On Tuesday, county officials presented the results of a community survey on the $12.5 million streetscape project for Middlefield Road between Fifth Avenue and Pacific Avenue in North Fair Oaks. The wide, four-lane street is home to most of the local businesses serving this densely-populated, 1.25-square-mile unincorporated area east of El Camino Real and south of downtown Redwood City.
“The common themes found in the survey’s results, how residents and workers want Middlefield Road to be… were safety, accessibility, attractiveness, and a more active and vibrant urban area,” said Deputy County Manager Peggy Jensen.
A summary of the Middlefield Road Redesign survey results. Image: County of San Mateo
More than 2,100 people responded to the survey, conducted in April and May. Despite strong support for wider sidewalks and bike lanes, the county has still not committed to a road diet on Middlefield Road that’s needed to create space for them. Planners are instead opting to keep the street’s current four-lane configuration on the table, awaiting a recommendation on the street’s design from the North Fair Oaks Community Council expected at their August 28 meeting.
Middlefield Road’s outdated design presents serious hazards for anyone walking across or bicycling on the street, and it even poses difficulties for car access and parking. The long crossing distances for pedestrians prevent many children and seniors from walking across the street at all, especially at unsignalized intersections. With angled parking in most places, drivers’ view of pedestrians stepping from the sidewalk into the street is often blocked by parked vehicles, and drivers can’t see approaching traffic while backing out of a parking space.
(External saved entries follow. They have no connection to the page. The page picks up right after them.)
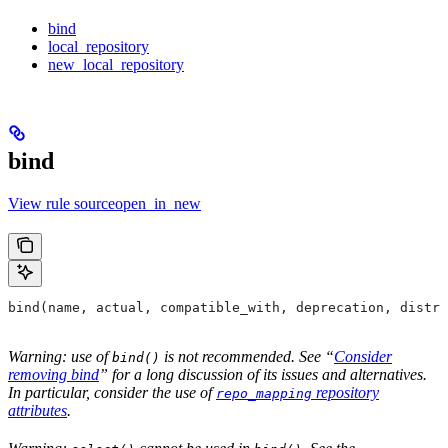
bind
local_repository
new_local_repository
bind
View rule sourceopen_in_new
bind(name, actual, compatible_with, deprecation, distri
Warning: use of
is not recommended. See “
Consider
bind()
removing bind
” for a long discussion of its issues and alternatives.
In particular, consider the use of
repository
repo_mapping
attributes
.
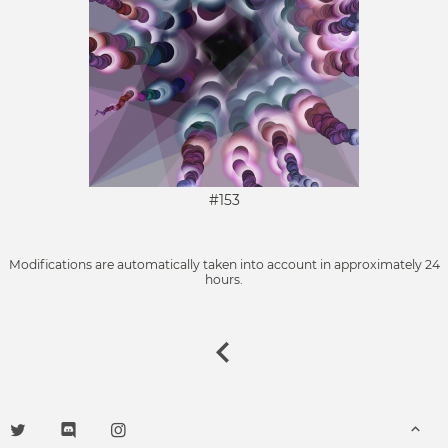
#153
Modifications are automatically taken into account in approximately 24
hours.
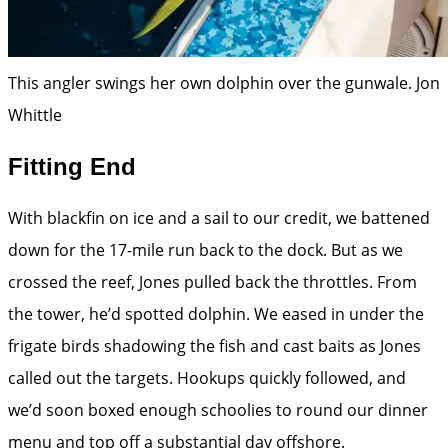
This angler swings her own dolphin over the gunwale.
Jon
Whittle
Fitting End
With blackfin on ice and a sail to our credit, we battened
down for the 17-mile run back to the dock. But as we
crossed the reef, Jones pulled back the throttles. From
the tower, he’d spotted dolphin. We eased in under the
frigate birds shadowing the fish and cast baits as Jones
called out the targets. Hookups quickly followed, and
we’d soon boxed enough schoolies to round our dinner
menu and top off a substantial day offshore.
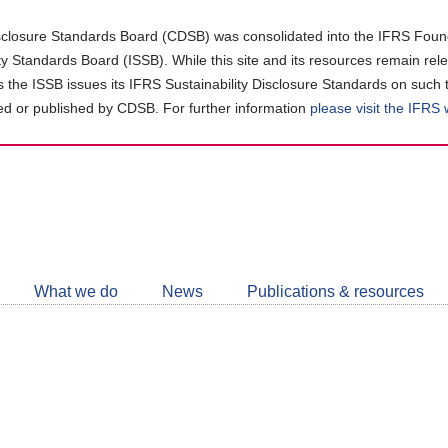
closure Standards Board (CDSB) was consolidated into the IFRS Found
ity Standards Board (ISSB). While this site and its resources remain rel
as the ISSB issues its IFRS Sustainability Disclosure Standards on such 
d or published by CDSB. For further information
please visit the IFRS
Follow
CDSB
What we do
News
Publications & resources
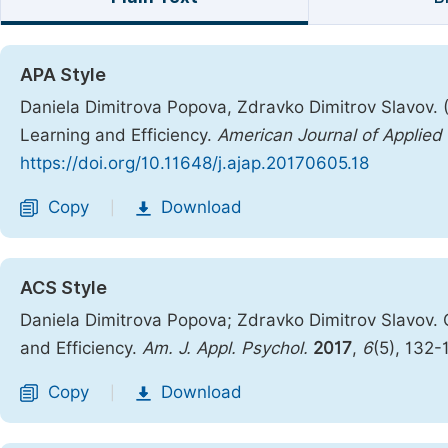
APA Style
Daniela Dimitrova Popova, Zdravko Dimitrov Slavov. 
Learning and Efficiency.
American Journal of Applied
https://doi.org/10.11648/j.ajap.20170605.18
Copy
Download
|
ACS Style
Daniela Dimitrova Popova; Zdravko Dimitrov Slavov.
and Efficiency.
Am. J. Appl. Psychol.
2017
,
6
(5), 132-
Copy
Download
|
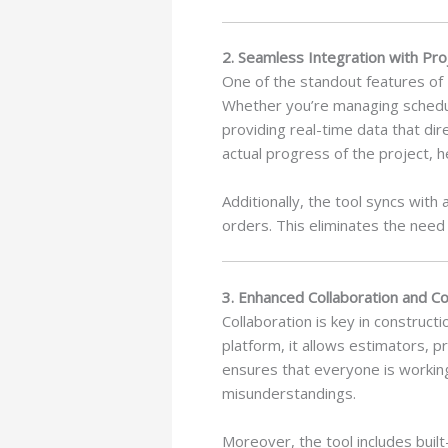
2. Seamless Integration with P
One of the standout features of 
Whether you’re managing schedules
providing real-time data that dir
actual progress of the project, 
Additionally, the tool syncs wit
orders. This eliminates the need 
3. Enhanced Collaboration and C
Collaboration is key in construct
platform, it allows estimators, 
ensures that everyone is workin
misunderstandings.
Moreover, the tool includes buil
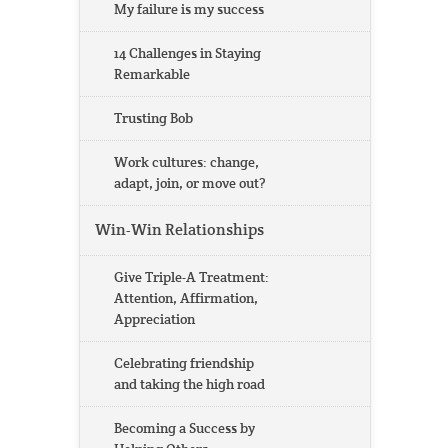
My failure is my success
14 Challenges in Staying
Remarkable
Trusting Bob
Work cultures: change,
adapt, join, or move out?
Win-Win Relationships
Give Triple-A Treatment:
Attention, Affirmation,
Appreciation
Celebrating friendship
and taking the high road
Becoming a Success by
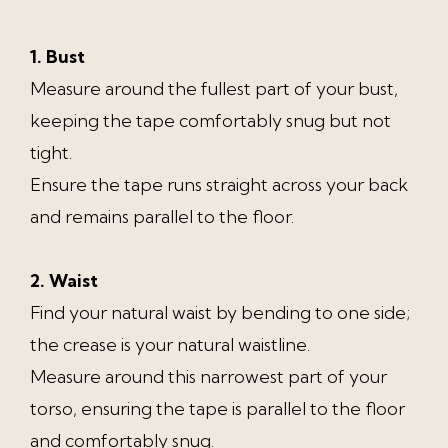
1. Bust
Measure around the fullest part of your bust,
keeping the tape comfortably snug but not
tight.
Ensure the tape runs straight across your back
and remains parallel to the floor.
2. Waist
Find your natural waist by bending to one side;
the crease is your natural waistline.
Measure around this narrowest part of your
torso, ensuring the tape is parallel to the floor
and comfortably snug.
The street’s five-foot-wide sidewalks, narrowed even further by power line poles, make walking in groups uncomfortable and don’t allow restaurants and cafes to provide outdoor seating as in the neighboring downtowns of Redwood City, Menlo Park, and Palo Alto. Utilities were placed underground and sidewalks widened in the downtown retail districts of those cities long ago to attract shoppers and diners.
A four-to-three lane conversion would open up room for wider sidewalks and bike lanes. Since the center lanes are often used by left-turning vehicles in the current design, converting them into one center left-turn lane should actually help traffic flow more smoothly, since drivers won’t have to weave as much.